Matrix Transpose Case

Viewing Metrics of a Matrix Whose Determinant Is 8192

As described in Parallel Case, the actual computing time for the 128 parallel threads is too short, and the 2048 determinant is insufficient for showing the function. To facilitate validity analysis, adopt the 8192 determinant to run related tasks.
Consider the most basic parallel computing (method 1) as the benchmark case. Based on the benchmark case, analyze the cases related to methods 2, 4, 5, and 6. (Method 3 is similar to method 2, and no additional collection is required.)
Select a proper matrix size based on the number of physical cores on the server. You can adjust the matrix size in ascending order to determine a proper value.

Run the parallel_matmult case whose matrix determinant is 8192.

        
             ./matmul 8192 1

Command output:

        
             Size is 8192, Matrix multiplication method is: 1, Check correctness is: 0
Initialization time = 2.751910s
Matrix multiplication time = 521.832686s

When the matrix determinant is 8192, the parallel computing takes approximately 521.8s.

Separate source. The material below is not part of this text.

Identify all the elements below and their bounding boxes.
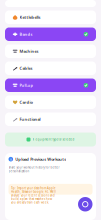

Create a roofline task for the parallel_matmult case whose matrix determinant is 8192.

        
             devkit tuner roofline -o parallel_matmult_8192 -m region ./matmul 8192 1

Command output:

        
         
           
           
             Note:
    1. Roofline task is currently only supported on the 920 platform.
    2. The application must be a binary file in ELF format, and read permissions are required to detect the format of the application.
    3. Roofline task collection needs to ensure the application has finished running.
    4. The estimated time of roofline collection is about 3 * application estimated time.
    5. Roofline analysis is available only on physical machines.
    6. You can learn about the roofline profiling method by looking at document /usr/local/devkit/tuner/docs/ROOFLINE_KNOW_HOW.MD
RFCOLLECT: Start collection for ./matmul
RFCOLLECT: Launch application to collect performance metrics of ./matmul
Size is 8192, Matrix multiplication method is: 1, Check correctness is: 0
Initialization time = 2.793709s
ROOFLINE_EVENTS are initialized.
Matrix multiplication time = 516.902512s
RFCOLLECT: Launch application to do binary instrumentation of ./matmul
Size is 8192, Matrix multiplication method is: 1, Check correctness is: 0
Initialization time = 8.352283s
Matrix multiplication time = 496.935396s
RFCOLLECT: Launch benchmarks for measuring roofs
RFCOLLECT: Processing all collected data
RFCOLLECT: Result is captured at /matrix_multiplication/rfcollect-20240506-160802.json
RFCOLLECT: Run "rfreport /matrix_multiplication/rfcollect-20240506-160802.json" to get report.

Get roofline report ...
The roofline json report: /matrix_multiplication/parallel_matmult_8192.json
The roofline html report: /matrix_multiplication/parallel_matmult_8192.html

            

          

        
       

View the parallel_matmult_8192.html report.
Figure 1 parallel_matmult_8192.html

In this case, Parallel Threads of roofs is 128, Elapsed Time is 516.824 seconds, GFLOP Count is 1099.512, and Performance is 2.127 GFLOPS.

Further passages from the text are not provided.